Certes, elle a recueilli 30 % des voix militantes sur sa motion au congrès de Reims et près de 50 % sur sa candidature au poste de premier secrétaire, certes sa parole d'opposante porte toujours, mais, dans l'appareil socialiste, certains de ses soutiens de poids ont repris leurs distances. "Elle a perdu son courant" affirme-t-on à la direction du PS avec certitude. Ségolène Royal, elle, continue d'avancer quoi qu'il en soit.
Manuel Valls ne la soutiendra plus et estime qu'il n'y a "pas de retour possible".
Mais ses dernières déclarations, notamment son attitude compréhensive vis-à-vis des actions radicales de certains salariés, ont suscité du trouble autour d'elle. "Elle a choisi sa ligne", regrette Manuel Valls, qui ne la partage pas. Entre l'ex-candidate et le député maire d'Évry, allié de raison lors du congrès (il a été son porte-parole), la rupture est consommée. "Il n'y a pas de retour possible", assure-t-il. Il n'est pas le seul à avoir pris du champ. Les grands élus locaux comme Gérard Collomb ou Jean-Noël Guérini ont eux aussi repris leur liberté. Ils ne taisent pas leurs critiques. Le maire de Lyon, par exemple, n'a pas apprécié les "excuses à répétition" de l'ex-candidate.
Avec Vincent Peillon aussi les relations se sont tendues. Le député européen, qui aurait pu être son "premier secrétaire délégué" si elle avait remporté le congrès, voulait construire une relation directe et franche avec elle. Il lui a reproché de ne pas avoir assez travaillé… "C'est ce qu'elle lui a dit aussi !", raconte un partisan de Royal. Elle jugeait que le député européen ne défendait pas assez ses intérêts.

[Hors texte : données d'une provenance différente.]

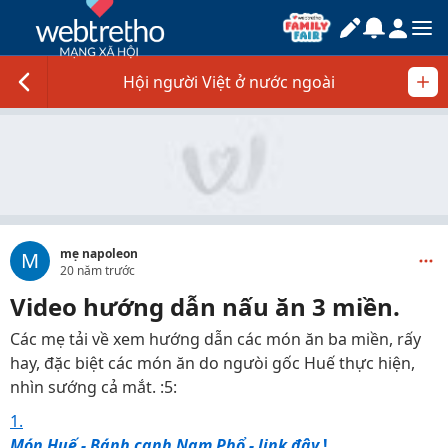
Hội người Việt ở nước ngoài
mẹ napoleon
M
20 năm trước
Video hướng dẫn nấu ăn 3 miền.
Các mẹ tải về xem hướng dẫn các món ăn ba miền, rấy
hay, đặc biệt các món ăn do ngưòi gốc Huế thực hiện,
nhìn sướng cả mắt. :5:
1.
Món Huế - Bánh canh Nam Phổ - link đây
!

[ je peux me permettre un commentaire : on peut reprocher à quelqu'un de ne pas assez travailler, à condition d'être soi même à l'abri de la critique; mais, soit dit en passant ... dans son mandat d'élu européen, il est notoire que Vincent Peillon n'a pas assez travaillé, il est le plus mal classé parmi les eurodéputés français ! ]
Appuis fragiles
Coordinateur du courant "L'espoir à gauche", Vincent Peillon entend accorder quelques mois encore aux ténors du PS avant de se mettre en mouvement, si rien ne change. "On ne va pas les laisser perdre 2012", dit-il. Le courant organise vendredi à Paris un colloque sur le thème de la "démocratie". Tous les membres seront présents, sauf Royal qui ne goûte guère ce genre de réunion. Peillon conclura les travaux.
Selon Najat Belkacem, la ligne de clivage au sein du courant divise surtout "les partisans d'une candidature Royal en 2012 et ceux qui veulent laisser le jeu ouvert". Le sujet qui les rassemble, c'est la proposition de mettre en place une primaire pour désigner le prochain candidat à la présidentielle. "C'est ce que l'on doit à Ségolène Royal", explique Patrick Mennucci.
Les appuis de l'ex-candidate sont fragiles. Certes François Rebsamen continue de la conseiller. "Quand on a fait 47 %, on peut faire 50 %", explique le maire de Dijon en jugeant qu'elle conserve quelque chose que ses rivaux n'ont pas. Mais il garde aussi un contact fort avec l'ancien premier secrétaire François Hollande. Pour 2012, ce sera l'un ou l'autre. "Si c'est elle, tant mieux, si ce n'est pas elle, tant pis. Je ne suis pas obnubilé par sa candidature."
Les fidèles de Ségolène Royal ne sont pas des spécialistes de l'appareil : Jean-Louis Bianco, Jean-Pierre Mignard, Dominique Bertinotti, Delphine Batho, Aurélie Filippetti, Guillaume Garot, Najat Belkacem… Mais la principale force de l'ex-candidate est encore sa capacité à être au cœur de l'actualité. Jeudi, sur RTL, elle s'est inquiétée de la montée de violence dans la société. "Qui ne constate pas aujourd'hui qu'il y a un risque de révolte tous azimuts ?", a-t-elle déclaré.
Royal se veut la porte-parole des "sans-voix". Au PS comme ailleurs.